[Dataset entries]
┏━━

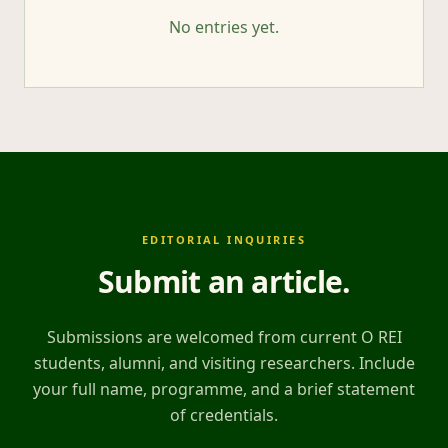
No entries yet.
EDITORIAL INQUIRIES
Submit an article
.
Submissions are welcomed from current O REI
students, alumni, and visiting researchers. Include
your full name, programme, and a brief statement
of credentials.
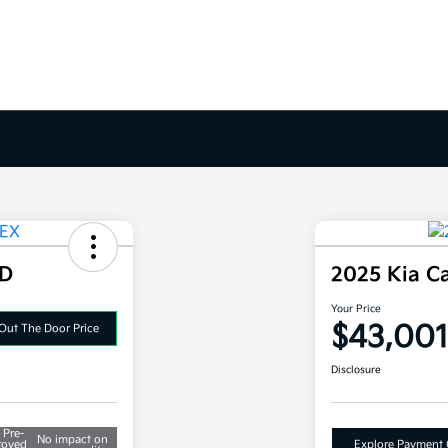
WD
2025 Kia C
Your Price
$43,001
Out The Door Price
Disclosure
 Pre-
No impact on
roved
Explore Payment 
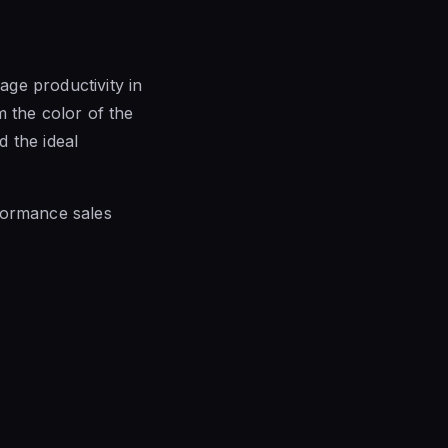
ge productivity in
m the color of the
d the ideal
formance sales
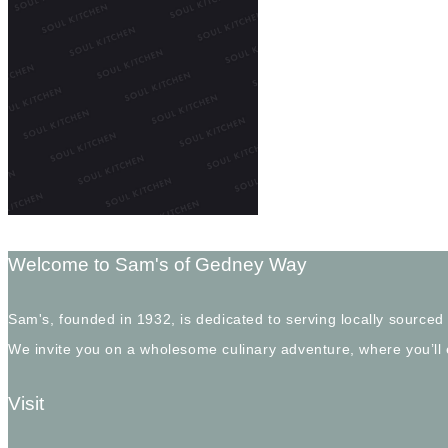
Welcome to Sam's of Gedney Way
Sam's, founded in 1932, is dedicated to serving locally sourced
We invite you on a wholesome culinary adventure, where you’ll
Visit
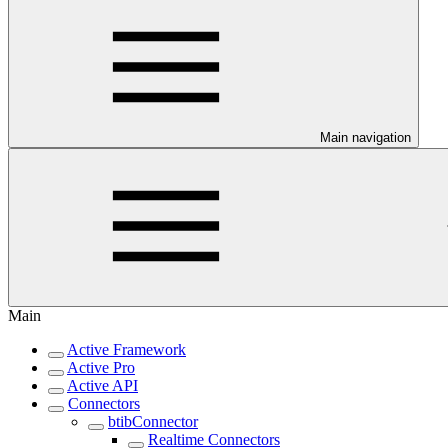
Main navigation
Main
Active Framework
Active Pro
Active API
Connectors
btibConnector
Realtime Connectors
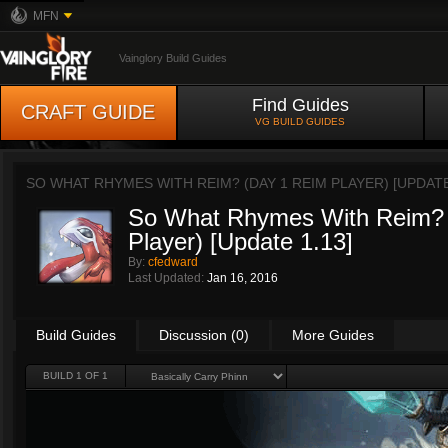
MFN
Vainglory Build Guides
Find Guides
CRAFT GUIDE
VG BUILD GUIDES
SO WHAT RHYMES WITH REIM? (DAY 1 REIM PLAYER) [UPDATE
So What Rhymes With Reim? 
Player) [Update 1.13]
By:
cfedward
Last Updated:
Jan 16, 2016
Build Guides
Discussion (0)
More Guides
BUILD 1 OF 1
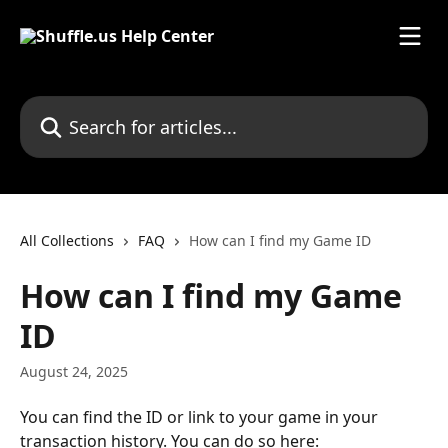
Skip to main content
Search for articles...
All Collections
FAQ
How can I find my Game ID
How can I find my Game
ID
August 24, 2025
You can find the ID or link to your game in your 
transaction history. You can do so here:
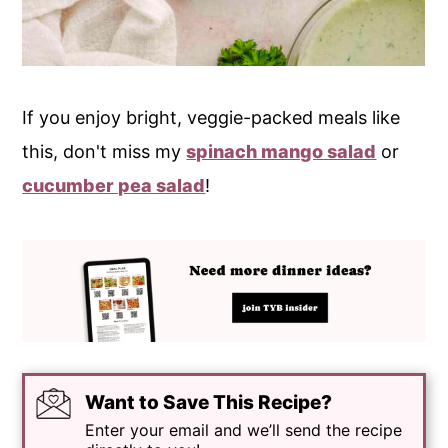
If you enjoy bright, veggie-packed meals like
this, don't miss my
spinach mango salad
or
cucumber pea salad
!
Want to Save This Recipe?
Enter your email and we’ll send the recipe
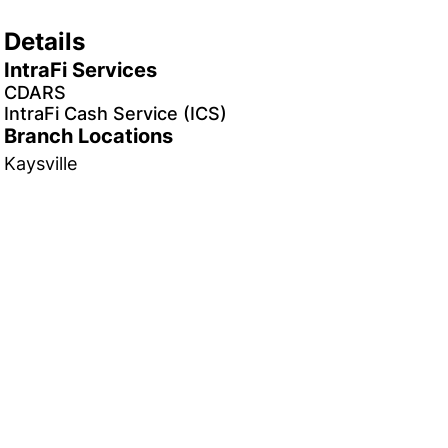
Details
IntraFi Services
CDARS
IntraFi Cash Service (ICS)
Branch Locations
Kaysville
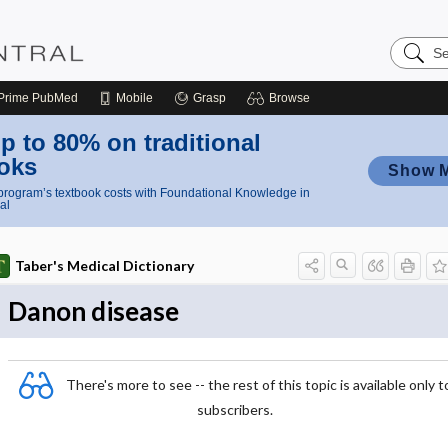
Search
Nursing
Central
Prime
PubMed
Mobile
Grasp
Browse
p to 80% on traditional
oks
Show 
rogram’s textbook costs with Foundational Knowledge in
al
Taber's Medical Dictionary
Danon disease
There's more to see -- the rest of this topic is available only t
subscribers.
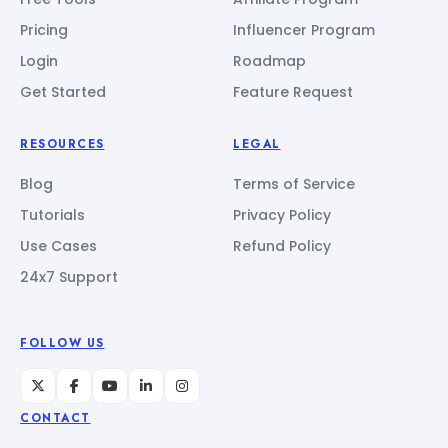
Pricing
Influencer Program
Login
Roadmap
Get Started
Feature Request
RESOURCES
LEGAL
Blog
Terms of Service
Tutorials
Privacy Policy
Use Cases
Refund Policy
24x7 Support
FOLLOW US
CONTACT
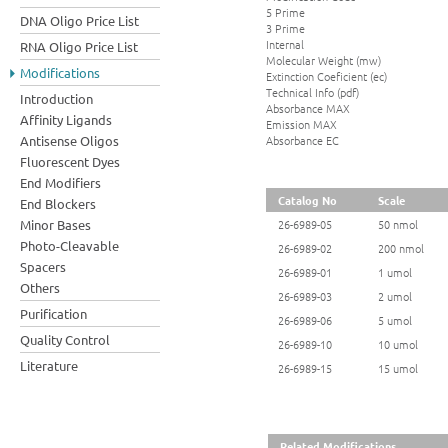
5 Prime
DNA Oligo Price List
3 Prime
Internal
RNA Oligo Price List
Molecular Weight (mw)
Modifications
Extinction Coeficient (ec)
Technical Info (pdf)
Introduction
Absorbance MAX
Affinity Ligands
Emission MAX
Absorbance EC
Antisense Oligos
Fluorescent Dyes
End Modifiers
Catalog No
Scale
End Blockers
Minor Bases
26-6989-05
50 nmol
Photo-Cleavable
26-6989-02
200 nmol
Spacers
26-6989-01
1 umol
Others
26-6989-03
2 umol
Purification
26-6989-06
5 umol
Quality Control
26-6989-10
10 umol
Literature
26-6989-15
15 umol
Related Modifications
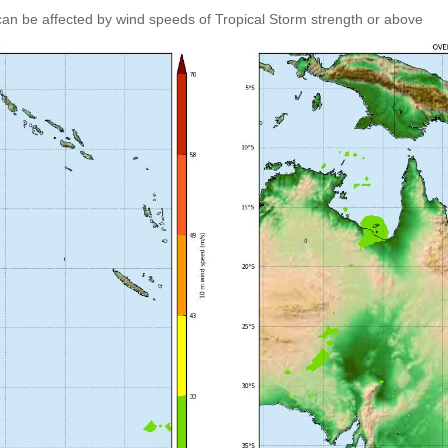
an be affected by wind speeds of Tropical Storm strength or above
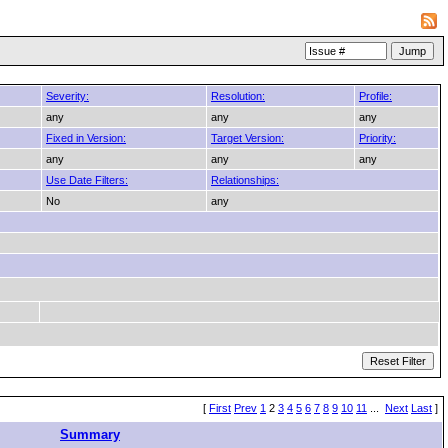
Severity:
Resolution:
Profile:
any
any
any
Fixed in Version:
Target Version:
Priority:
any
any
any
Use Date Filters:
Relationships:
No
any
[
First
Prev
1
2
3
4
5
6
7
8
9
10
11
...
Next
Last
]
Summary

┗━━

Exercise goal:
Return the entries above exactly and in full; do not include images.

Your response:
No entries yet.
EDITORIAL INQUIRIES
Submit an article
.
Submissions are welcomed from current O REI
students, alumni, and visiting researchers. Include
your full name, programme, and a brief statement
of credentials.
WD
2025 Kia C
Your Price
$43,001
Out The Door Price
Disclosure
 Pre-
No impact on
roved
Explore Payment 
ge productivity in
m the color of the
d the ideal
formance sales
Welcome to Sam's of Gedney Way
Sam's, founded in 1932, is dedicated to serving locally sourced
We invite you on a wholesome culinary adventure, where you’ll
Visit
Main navigation
Main
Active Framework
Active Pro
Active API
Connectors
btibConnector
Realtime Connectors
MFN
Vainglory Build Guides
Find Guides
CRAFT GUIDE
VG BUILD GUIDES
SO WHAT RHYMES WITH REIM? (DAY 1 REIM PLAYER) [UPDATE
So What Rhymes With Reim? 
Player) [Update 1.13]
By:
cfedward
Last Updated:
Jan 16, 2016
Build Guides
Discussion (0)
More Guides
BUILD 1 OF 1
Skip to main content
Search for articles...
All Collections
FAQ
How can I find my Game ID
How can I find my Game
ID
August 24, 2025
You can find the ID or link to your game in your 
transaction history. You can do so here:
If you enjoy bright, veggie-packed meals like
this, don't miss my
spinach mango salad
or
cucumber pea salad
!
Want to Save This Recipe?
Enter your email and we’ll send the recipe
Details
IntraFi Services
CDARS
IntraFi Cash Service (ICS)
Branch Locations
Kaysville
Search
Nursing
Central
Prime
PubMed
Mobile
Grasp
Browse
p to 80% on traditional
oks
Show 
rogram’s textbook costs with Foundational Knowledge in
al
Taber's Medical Dictionary
Danon disease
There's more to see -- the rest of this topic is available only t
subscribers.
Pricing
Influencer Program
Login
Roadmap
Get Started
Feature Request
RESOURCES
LEGAL
Blog
Terms of Service
Tutorials
Privacy Policy
Use Cases
Refund Policy
24x7 Support
FOLLOW US
CONTACT
5 Prime
DNA Oligo Price List
3 Prime
Internal
RNA Oligo Price List
Molecular Weight (mw)
Modifications
Extinction Coeficient (ec)
Technical Info (pdf)
Introduction
Absorbance MAX
Affinity Ligands
Emission MAX
Absorbance EC
Antisense Oligos
Fluorescent Dyes
End Modifiers
Catalog No
Scale
End Blockers
Minor Bases
26-6989-05
50 nmol
Photo-Cleavable
26-6989-02
200 nmol
Spacers
26-6989-01
1 umol
Others
26-6989-03
2 umol
Purification
26-6989-06
5 umol
Quality Control
26-6989-10
10 umol
Literature
26-6989-15
15 umol
Related Modifications
an be affected by wind speeds of Tropical Storm strength or above
Severity:
Resolution:
Profile:
any
any
any
Fixed in Version:
Target Version:
Priority:
any
any
any
Use Date Filters:
Relationships:
No
any
[
First
Prev
1
2
3
4
5
6
7
8
9
10
11
...
Next
Last
]
Summary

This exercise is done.